Practical Guide to Homology Modeling
|Many assertions in this article are lacking literature citations. Help improving documentation in this article will be appreciated. Wikipedia's article on Homology modeling is well documented, although more technical and less of a practical guide than the present article.|
- Query sequence: The amino acid sequence for which a 3D model is wanted. More commonly called the target sequence, but talking about target vs. template gets confusing.
- Template: An empirically determined 3D protein structure with significant sequence similarity to the query.
- "Structure" will be used in this article to mean three-dimensional protein molecular structure.
What Is A Homology Model?
Homology models, also called comparative models, are obtained by folding a query protein sequence (also called the target sequence) to fit an empirically-determined template model. The registration between residues in the query and template is determined by an amino acid sequence alignment between the query and template sequences.
- Imagine that the template’s polypeptide backbone is a folded glass tube. Now imagine that the query sequence is a thin metal chain that can be pulled through the tube. The chain (query) will adopt the same fold as the tube (template). The sequence alignment specifies how far the chain should be pulled into the tube; that is, how the residues in the query sequence match up with the structure of the template.
Errors or uncertainties in the sequence alignment result in errors or uncertainties in the homology model. Portions of the query sequence cannot be modeled reliably when there are Insertions/deletions in either sequence, or portions of the template that lack coordinates due to crystallographic disorder. Provided there is sufficient sequence identity between the query and template, the main chain in homology models is usually mostly correct. However, the positions of sidechains in homology models are usually incorrect.
Nevertheless, homology models are useful for seeing low-resolution features, such as which residues are on the surface or buried, which are close to other features of interest (such as a putative active site), and the overall distribution of charges and evolutionary conservation.
Rationale for homology modeling
The science of predicting the structure of a protein from its sequence, using theory, has very limited success, despite decades of work by some very bright people, and real progress having been made (see Theoretical models).
Structure is more conserved than sequence. This conclusion is supported by many examples of proteins that have similar structures, yet no discernable sequence identity. An example is the ftsZ cell division protein in bacteria which shares structure with mammalian tubulin despite only 12-15% sequence identity.
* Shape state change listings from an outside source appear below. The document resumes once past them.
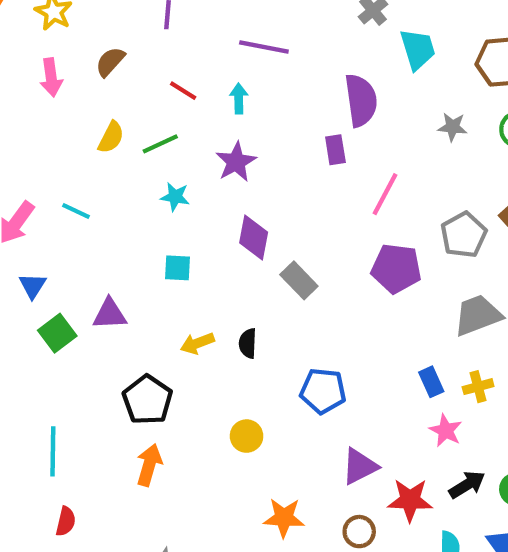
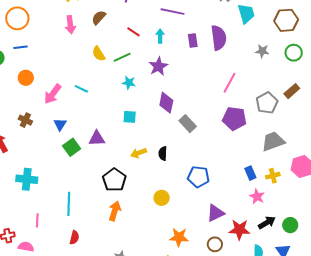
yellow semicircle: (111, 137) -> (99, 54), turned 119
purple rectangle: (335, 150) -> (193, 41), moved

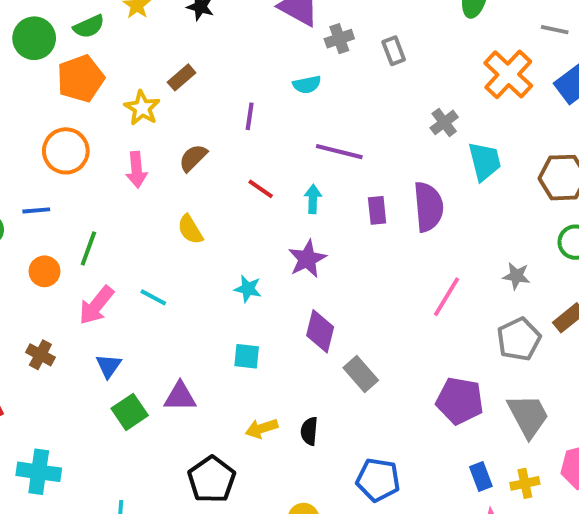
orange circle: (17, 18) -> (66, 151), moved
gray star: (262, 51) -> (516, 276), moved
green line: (122, 57) -> (88, 248), moved, turned -48
purple pentagon: (234, 118) -> (460, 401), moved
gray trapezoid: (273, 141) -> (528, 416), turned 80

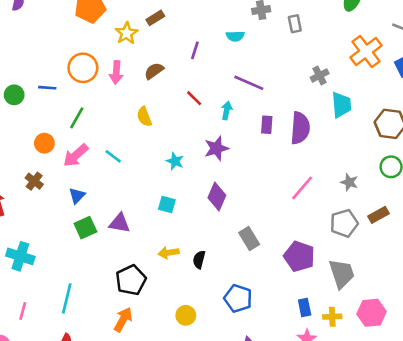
orange circle: (66, 151) -> (83, 68), moved
orange circle: (44, 271) -> (44, 143), moved
gray rectangle: (361, 374) -> (249, 239), moved

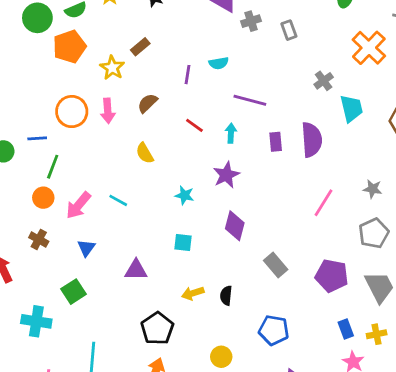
cyan semicircle: (235, 36) -> (219, 63), moved
green line: (77, 118) -> (53, 167), moved
green square: (85, 228) -> (73, 292), moved

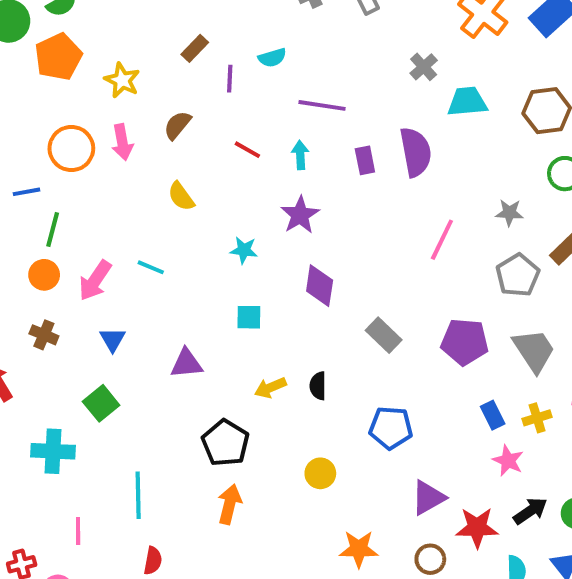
brown rectangle: (140, 47) -> (195, 48), moved
cyan trapezoid: (351, 108) -> (467, 102), turned -76

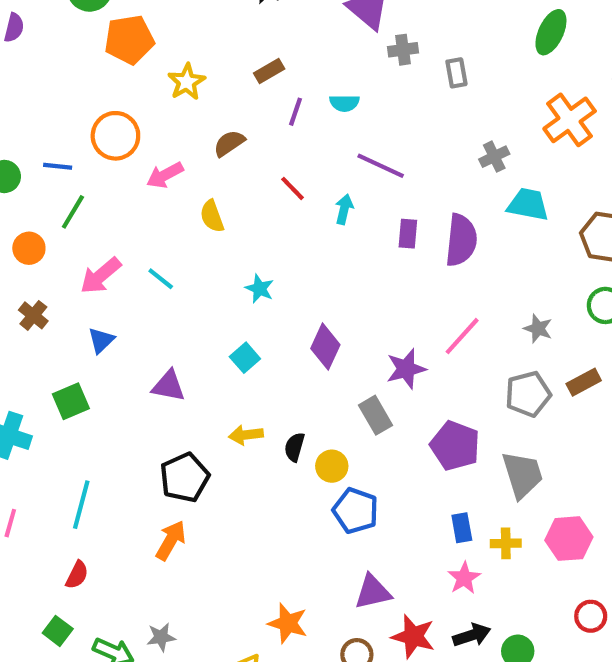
pink arrow: (122, 142) -> (165, 175), moved, turned 56
purple star: (300, 215) -> (406, 369), moved
orange circle: (44, 275) -> (29, 248), moved
cyan square: (249, 317) -> (245, 358), turned 32
yellow circle: (320, 473) -> (332, 466), moved

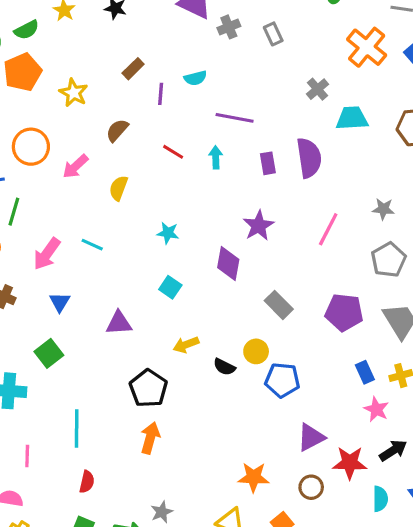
yellow semicircle: (212, 216) -> (118, 188), turned 55
purple star: (406, 369) -> (259, 226), moved
black semicircle: (295, 447) -> (224, 367), moved, turned -65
The customary interpretation is that modern proteins with very similar structures have a common ancestor, and that their sequences diverged while maintaining the ancestral 3D structure.
Thus, if the query sequence has significant identity with an empirically determined protein structure (the template), there is a very high probability that they have similar structures. Folding the query sequence identically to the template, guiding the registration by the sequence alignment, produces a homology model.
Do you need a homology model?
You don’t need a homology model if the amino acid sequence of interest (the query sequence) already has an empirically determined 3D structure. Structures determined empirically, by X-ray crystallography or (much less often) by solution NMR, will almost always be more accurate than a homology model.
Is there an empirical model?
All published, empirically-determined, atomic-resolution, macromolecular 3D structures are available in the Protein Data Bank (PDB, pdb.org).
Each model in the PDB has a unique 4-character identification code (PDB ID) that begins with a numeral, and has letters or numerals for the last 3 characters . Examples are 1d66, 4mdh, 9ins.
Here are two methods for finding out if your query amino acid sequence, or parts of it, have empirically-determined 3D structures in the PDB.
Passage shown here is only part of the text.